From July the cut price stores will be offering paper bags in half their shops, with the rest offering compostable ones.
The German chain has implemented a two month-trial, and at the end of the test the most popular option amongst savvy shoppers will be rolled out across its 830 branches.
Despite the push to be more environmentally friendly, the store will continue to offer 9p plastic bags.
The chain estimates that it will save around 1,300 tonnes of plastic a year with the new initiative, which is equivalent to 33.3million carrier bags.
It is also said to be in discussions to roll out a reusable cotton bad this summer, and another that will be made from ‘back of store waste’.
It has not yet been revealed what the new bags will look like, but they will be strong enough to carry up to 11kg of groceries.
The compostable bags will be made from biodegradable material called Bioplast, will cost 6p and will compost within 12 months, in either food waste bins or garden compost.
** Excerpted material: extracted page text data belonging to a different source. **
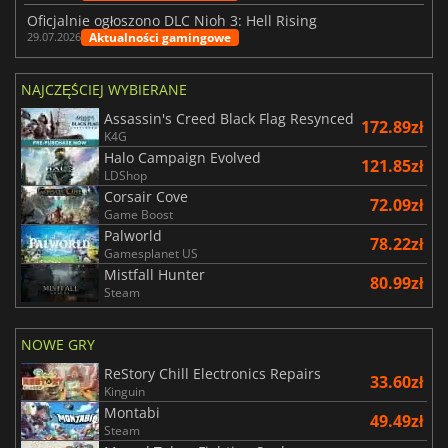
Oficjalnie ogłoszono DLC Nioh 3: Hell Rising
Aktualności gamingowe
29.07.2026
NAJCZĘŚCIEJ WYBIERANE
Assassin's Creed Black Flag Resynced
172.89zł
K4G
Halo Campaign Evolved
121.85zł
LDShop
Corsair Cove
72.09zł
Game Boost
Palworld
78.22zł
Gamesplanet US
Mistfall Hunter
80.99zł
Steam
NOWE GRY
ReStory Chill Electronics Repairs
33.60zł
Kinguin
Montabi
49.49zł
Steam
Fritz Walleczek, from Aldi, said: ‘Reducing the amount of plastic we produce is fundamental to our commitment to being a sustainable and environmentally responsible business.
‘This new trial is one of the biggest we have ever launched because we want our customers to be involved and help us make the right decision for them and the environment.’
Just last week Sainsbury’s also revealed plans for an innovative recycling scheme which will see shoppers paid 5p for every plastic bottle they return – it also said it would axe the use of plastic to wrap fruit and vegetables.
This is while Waitrose has since launched a plastic free packaging trial for food items such as cereal and pasta. Following in the steps of Morrison’s which since May, has allowed customers to bring in their own containers for fresh meat and fish.